🤖 AI Summary
Active Inference (AIF) suffers from high computational and memory overhead, hindering its deployment on resource-constrained real-time or embedded systems. To address this, we propose a hardware-efficient AIF computing architecture: leveraging the pymdp framework, we construct a sparse, unified computational graph that explicitly optimizes computation flow and memory access patterns while preserving model flexibility. This work presents the first customized hardware adaptation of AIF for edge devices. Experimental evaluation demonstrates substantial efficiency gains—over 2× latency reduction and up to 35% lower peak memory footprint—without compromising inference fidelity. Our core innovation lies in mapping AIF’s Bayesian inference process onto a sparse, statically schedulable computational graph, thereby jointly optimizing algorithmic accuracy and hardware execution efficiency.
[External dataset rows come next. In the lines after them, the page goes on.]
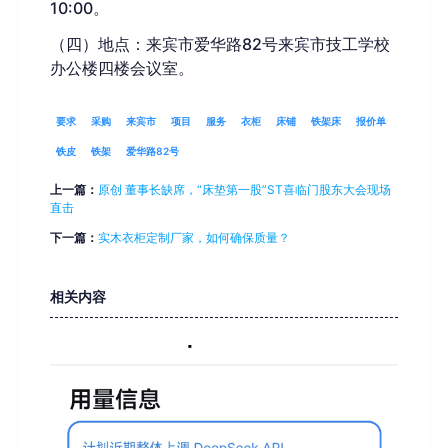
10:00。
（
四）
地点：来宾市爱华路
82号来宾市技工学校
办公楼四楼会议室。
要求
采购
来宾市
项目
服务
衣柜
床铺
铁架床
报价单
铁皮
铁架
爱华路82号
上一篇：
原创 董事长缺席，“床垫第一股”ST喜临门股东大会现场
直击
下一篇：
实木衣柜定制厂家，如何确保质量？
相关内容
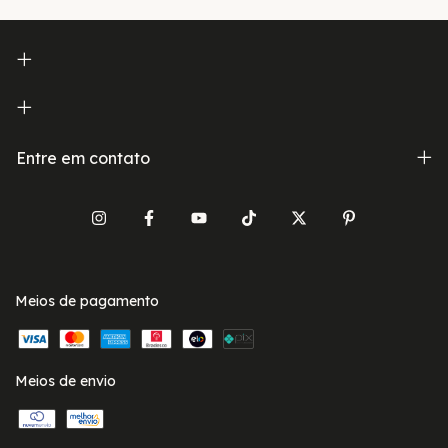
Entre em contato
Meios de pagamento
Meios de envio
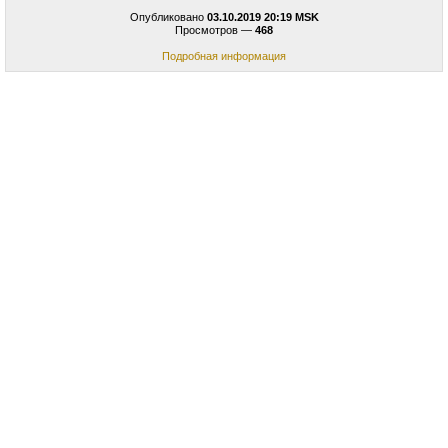
Опубликовано
03.10.2019 20:19 MSK
Просмотров —
468
Подробная информация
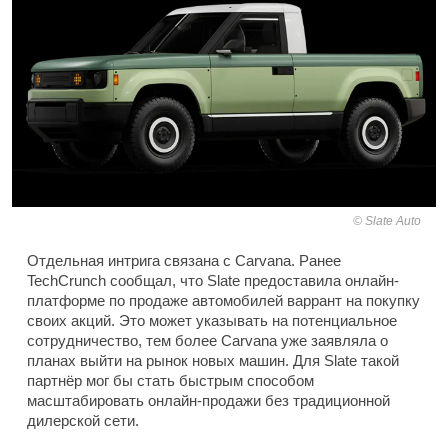
Slate Auto
Отдельная интрига связана с Carvana. Ранее
TechCrunch сообщал, что Slate предоставила онлайн-
платформе по продаже автомобилей варрант на покупку
своих акций. Это может указывать на потенциальное
сотрудничество, тем более Carvana уже заявляла о
планах выйти на рынок новых машин. Для Slate такой
партнёр мог бы стать быстрым способом
масштабировать онлайн-продажи без традиционной
дилерской сети.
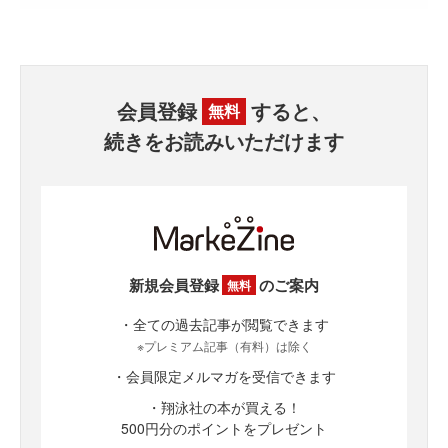
会員登録
すると、
無料
続きをお読みいただけます
新規会員登録
のご案内
無料
・全ての過去記事が閲覧できます
※プレミアム記事（有料）は除く
・会員限定メルマガを受信できます
・翔泳社の本が買える！
500円分のポイントをプレゼント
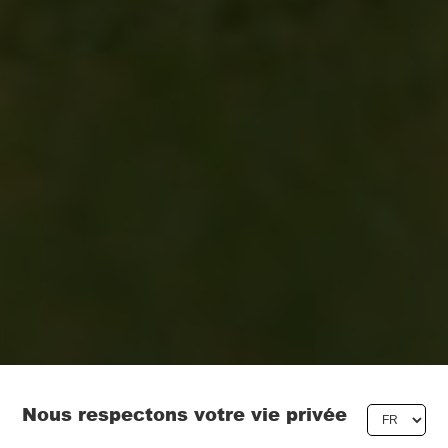
Nous respectons votre vie privée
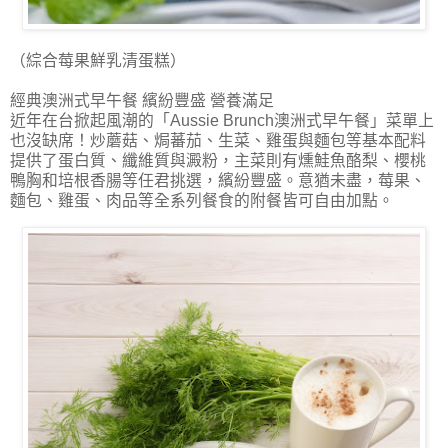
（綜合莓果鮮乳清蛋糕）
經典澳洲式早午餐 繽紛豐盛 營養滿足
近年在台掀起風潮的「Aussie Brunch澳洲式早午餐」菜單上
也沒缺席！炒蘑菇、焗蕃茄、生菜、雞蛋與麵包等基本配料
提供了蛋白質、纖維質與澱粉，主菜則有燻鮭魚酪梨、櫻桃
鴨胸和培根香腸等任君挑選，繽紛豐盛。意猶未盡，莓果、
麵包、雞蛋、肉品等全系列餐食的附餐皆可自由加點。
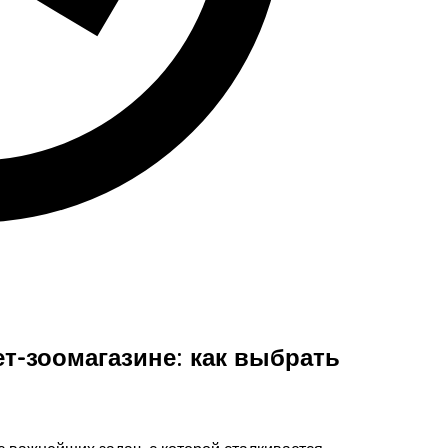
ет-зоомагазине: как выбрать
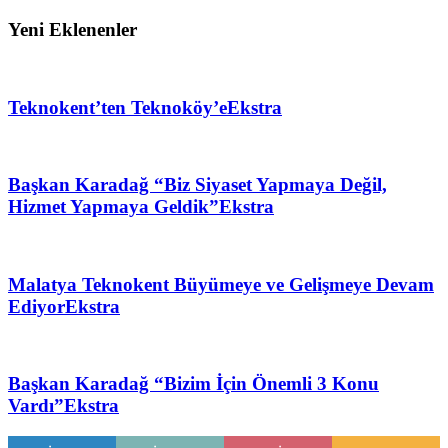
Yeni Eklenenler
Teknokent’ten Teknoköy’e
Ekstra
Başkan Karadağ “Biz Siyaset Yapmaya Değil,
Hizmet Yapmaya Geldik”
Ekstra
Malatya Teknokent Büyümeye ve Gelişmeye Devam
Ediyor
Ekstra
Başkan Karadağ “Bizim İçin Önemli 3 Konu
Vardı”
Ekstra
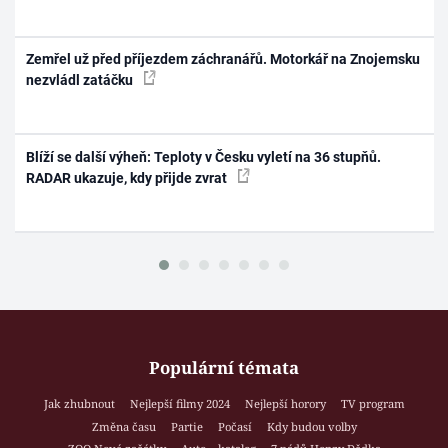
Zemřel už před příjezdem záchranářů. Motorkář na Znojemsku
nezvládl zatáčku
Blíží se další výheň: Teploty v Česku vyletí na 36 stupňů.
RADAR ukazuje, kdy přijde zvrat
Populární témata
Jak zhubnout
Nejlepší filmy 2024
Nejlepší horory
TV program
Změna času
Partie
Počasí
Kdy budou volby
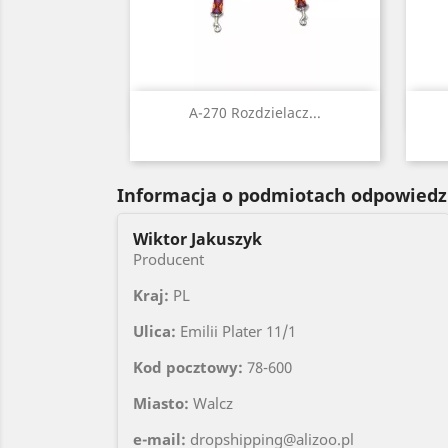
Szybki podgląd

A-270 Rozdzielacz...
Czarny
Czerwony
Błękitny
Niebieski
Zielony
Granatowy
Informacja o podmiotach odpowiedz
Wiktor Jakuszyk
Producent
Kraj:
PL
Ulica:
Emilii Plater 11/1
Kod pocztowy:
78-600
Miasto:
Walcz
e-mail:
dropshipping@alizoo.pl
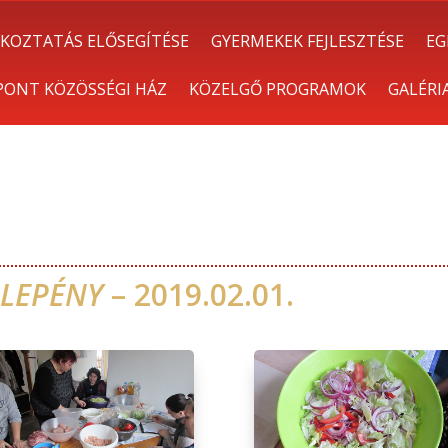
KOZTATÁS ELŐSEGÍTÉSE
GYERMEKEK FEJLESZTÉSE
EG
 PONT KÖZÖSSÉGI HÁZ
KÖZELGŐ PROGRAMOK
GALÉRI
LEPÉNY
– 2019.02.01.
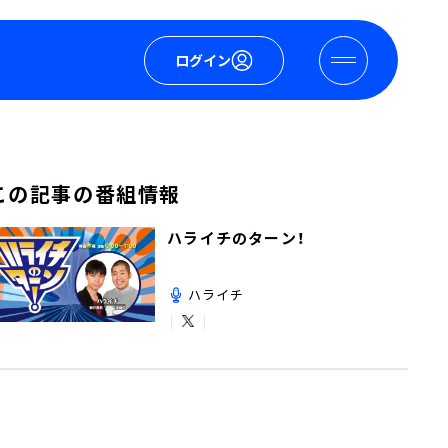
ログイン
この記事の番組情報
ハライチのターン！
ハライチ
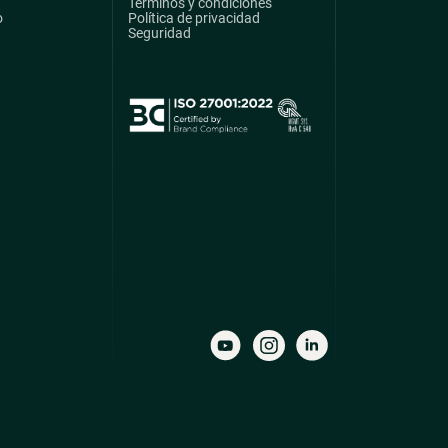
Términos y condiciones
o
Política de privacidad
Seguridad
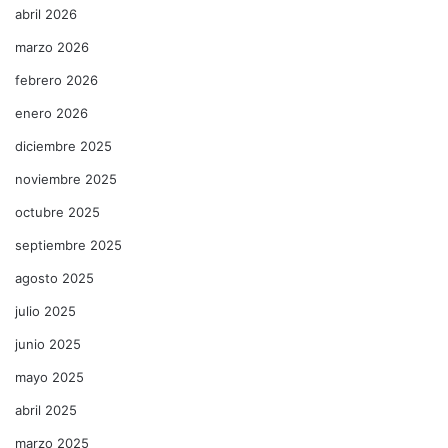
abril 2026
marzo 2026
febrero 2026
enero 2026
diciembre 2025
noviembre 2025
octubre 2025
septiembre 2025
agosto 2025
julio 2025
junio 2025
mayo 2025
abril 2025
marzo 2025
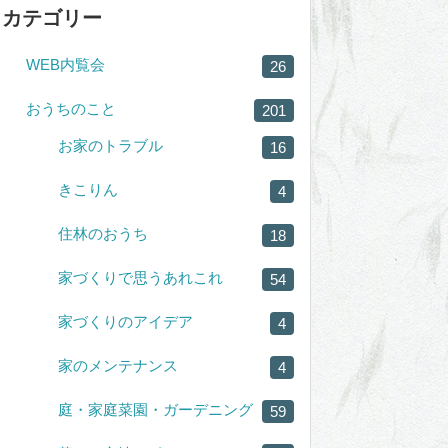
カテゴリー
WEB内覧会
26
おうちのこと
201
お家のトラブル
16
きこりん
4
住林のおうち
18
家づくりで思うあれこれ
54
家づくりのアイデア
4
家のメンテナンス
4
庭・家庭菜園・ガーデニング
59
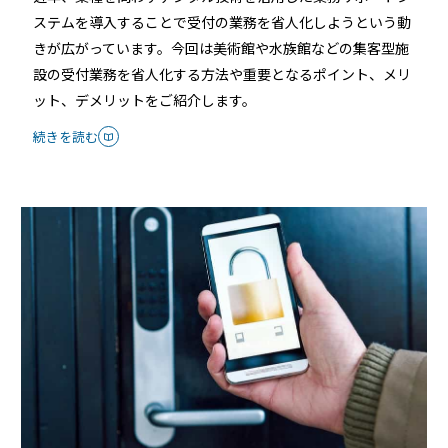
ステムを導入することで受付の業務を省人化しようという動
きが広がっています。今回は美術館や水族館などの集客型施
設の受付業務を省人化する方法や重要となるポイント、メリ
ット、デメリットをご紹介します。
続きを読む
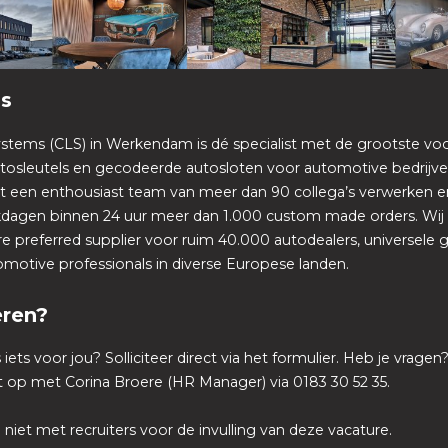
ns
stems (CLS) in Werkendam is dé specialist met de grootste vo
utosleutels en gecodeerde autosloten voor automotive bedrijve
t een enthousiast team van meer dan 90 collega’s verwerken e
dagen binnen 24 uur meer dan 1.000 custom made orders. Wij z
 preferred supplier voor ruim 40.000 autodealers, universele 
motive professionals in diverse Europese landen.
eren?
ls iets voor jou? Solliciteer direct via het formulier. Heb je vra
 op met Corina Broere (HR Manager) via 0183 30 52 35.
 niet met recruiters voor de invulling van deze vacature.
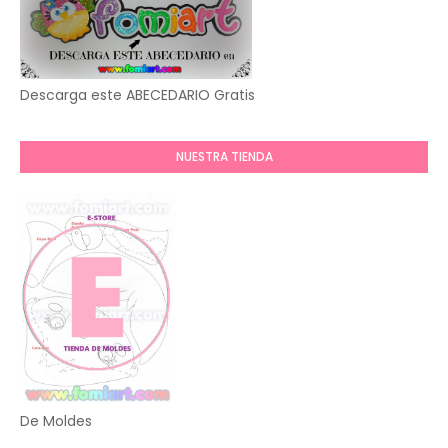
Descarga este ABECEDARIO Gratis
NUESTRA TIENDA
De Moldes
The proposed architecture provides a scalable, system-level solution for deploying lightweight active agents in practical edge scenarios.
📝 Abstract
Active Inference (AIF) offers a robust framework for decision-making, yet its computational and memory demands pose challenges for deployment, especially in resource-constrained environments. This work presents a methodology that facilitates AIF's deployment by integrating pymdp's flexibility and efficiency with a unified, sparse, computational graph tailored for hardware-efficient execution. Our approach reduces latency by over 2x and memory by up to 35%, advancing the deployment of efficient AIF agents for real-time and embedded applications.